Saturday, May 3, 2014

Dropping tips while retaining the ancestors of remaining extant tips as singleton nodes

Luke Mahler asked the following:

"Do you know of a way to drop a terminal branch from a phylogeny, yet preserve the node it came from as a singleton node? I initially thought drop.tip(trim.internal=F) would do this, but it does something a little different, apparently (it preserves internal branches that become tips by pruning, but not nodes that would become singleton nodes)."
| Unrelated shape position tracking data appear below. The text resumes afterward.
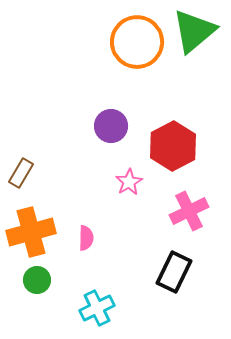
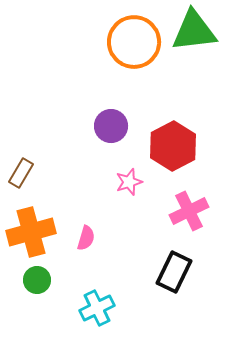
green triangle: rotated 33 degrees clockwise
orange circle: moved 3 px left
pink star: rotated 12 degrees clockwise
pink semicircle: rotated 15 degrees clockwise
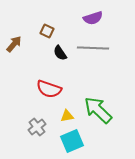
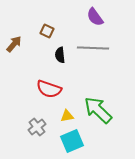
purple semicircle: moved 2 px right, 1 px up; rotated 72 degrees clockwise
black semicircle: moved 2 px down; rotated 28 degrees clockwise
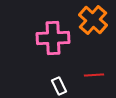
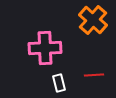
pink cross: moved 8 px left, 10 px down
white rectangle: moved 3 px up; rotated 12 degrees clockwise
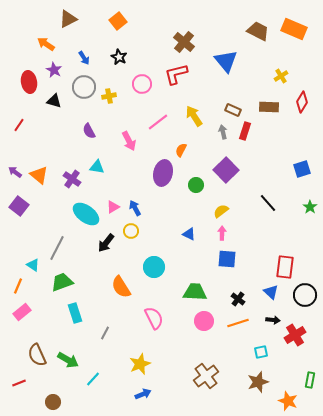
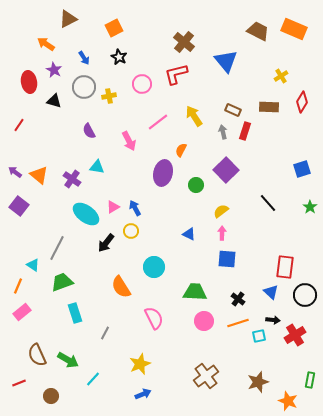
orange square at (118, 21): moved 4 px left, 7 px down; rotated 12 degrees clockwise
cyan square at (261, 352): moved 2 px left, 16 px up
brown circle at (53, 402): moved 2 px left, 6 px up
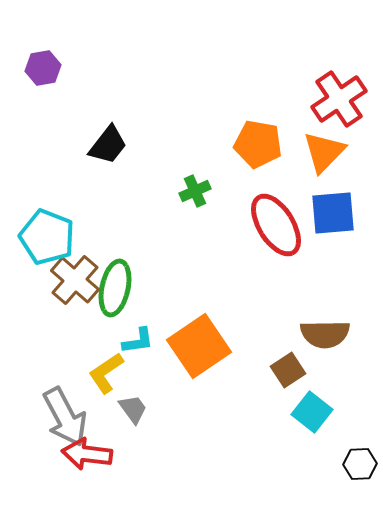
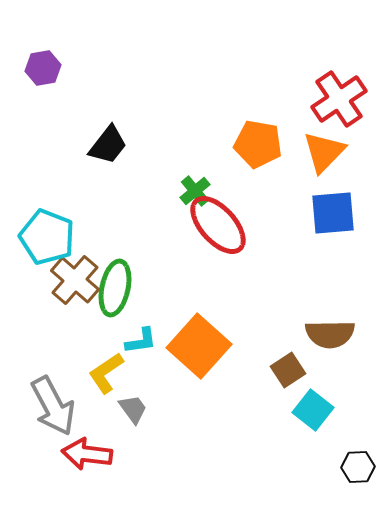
green cross: rotated 16 degrees counterclockwise
red ellipse: moved 58 px left; rotated 10 degrees counterclockwise
brown semicircle: moved 5 px right
cyan L-shape: moved 3 px right
orange square: rotated 14 degrees counterclockwise
cyan square: moved 1 px right, 2 px up
gray arrow: moved 12 px left, 11 px up
black hexagon: moved 2 px left, 3 px down
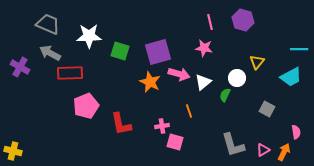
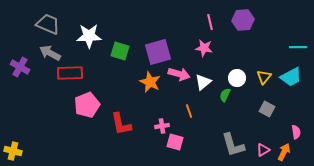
purple hexagon: rotated 20 degrees counterclockwise
cyan line: moved 1 px left, 2 px up
yellow triangle: moved 7 px right, 15 px down
pink pentagon: moved 1 px right, 1 px up
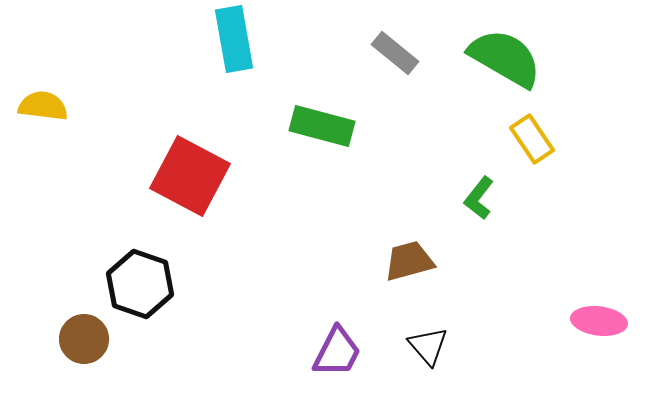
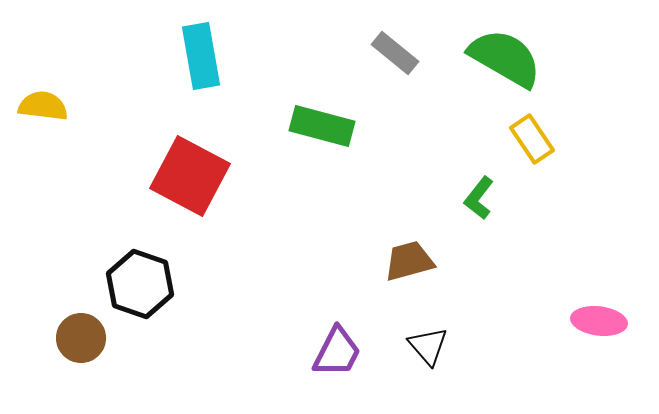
cyan rectangle: moved 33 px left, 17 px down
brown circle: moved 3 px left, 1 px up
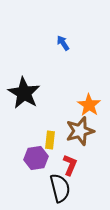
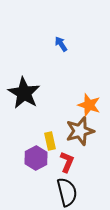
blue arrow: moved 2 px left, 1 px down
orange star: rotated 15 degrees counterclockwise
yellow rectangle: moved 1 px down; rotated 18 degrees counterclockwise
purple hexagon: rotated 20 degrees counterclockwise
red L-shape: moved 3 px left, 3 px up
black semicircle: moved 7 px right, 4 px down
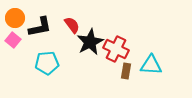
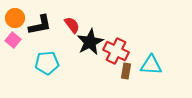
black L-shape: moved 2 px up
red cross: moved 2 px down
In the simple case in which we just want to drop one tip, this is relatively straightforward. We just have to drop the corresponding row & element from tree$edge, tree$edge.length, and tree$tip.label, and then update our node & tip numbers in tree$edge to follow the "phylo" object convention. However, generalizing to drop an arbitrary number of tips (while retaining all ancestral nodes to extant tips, regardless of whether they now have one or multiple descendants) now becomes a little bit trickier. Here is my function for this:

drop.tip.singleton<-function(tree,tip){
  N<-length(tree$tip.label)
  m<-length(tip)
  ii<-sapply(tip,function(x,y) which(y==x),y=tree$tip.label)
  tree$tip.label<-tree$tip.label[-ii]
  ii<-sapply(ii,function(x,y) which(y==x),y=tree$edge[,2])
  tree$edge<-tree$edge[-ii,]
  tree$edge.length<-tree$edge.length[-ii]
  tree$edge[tree$edge<=N]<-
    as.integer(rank(tree$edge[tree$edge<=N]))
  tree$edge[tree$edge>N]<-tree$edge[tree$edge>N]-m
  N<-N-m
  if(any(sapply(tree$edge[tree$edge[,2]>N,2],"%in%",
    tree$edge[,1])==FALSE)) internal<-TRUE
  while(internal){
    ii<-which(sapply(tree$edge[,2],"%in%",c(1:N,
      tree$edge[,1]))==FALSE)
    nn<-sort(tree$edge[ii,2])
    tree$edge<-tree$edge[-ii,]
    tree$edge.length<-tree$edge.length[-ii]
    for(i in 1:length(nn)) tree$edge[tree$edge>nn[i]]<-
      tree$edge[tree$edge>nn[i]]-1
    tree$Nnode<-tree$Nnode-length(ii)
    if(any(sapply(tree$edge[tree$edge[,2]>N,2],
      "%in%",tree$edge[,1])==FALSE)) internal<-TRUE
    else internal<-FALSE
  }
  tree
}

Now try it:

> tree<-pbtree(n=26,tip.label=LETTERS)
> plotTree(tree)
> tip<-sample(LETTERS,10)
> tip
[1] "N" "M" "F" "I" "Z" "R" "P" "S" "G" "W"
> tt<-drop.tip.singleton(tree,tip)
> plotTree.singletons(tt)

This seems to be the correct result.

5 comments:

  1. This works in most cases, but it has a small bug. I believe I have already fixed it & I will post the code shortly.

    ReplyDelete
    Replies
    1. Thanks Liam, it worked for me! I haven't used "plotTree.singletons()" yet and will play around with it. Is it flexible at all? (i.e., can it take any of the standard plot.phylo() parameters?)

      Delete
    2. Hi Luke. The fixed code (already sent to you via email) is here.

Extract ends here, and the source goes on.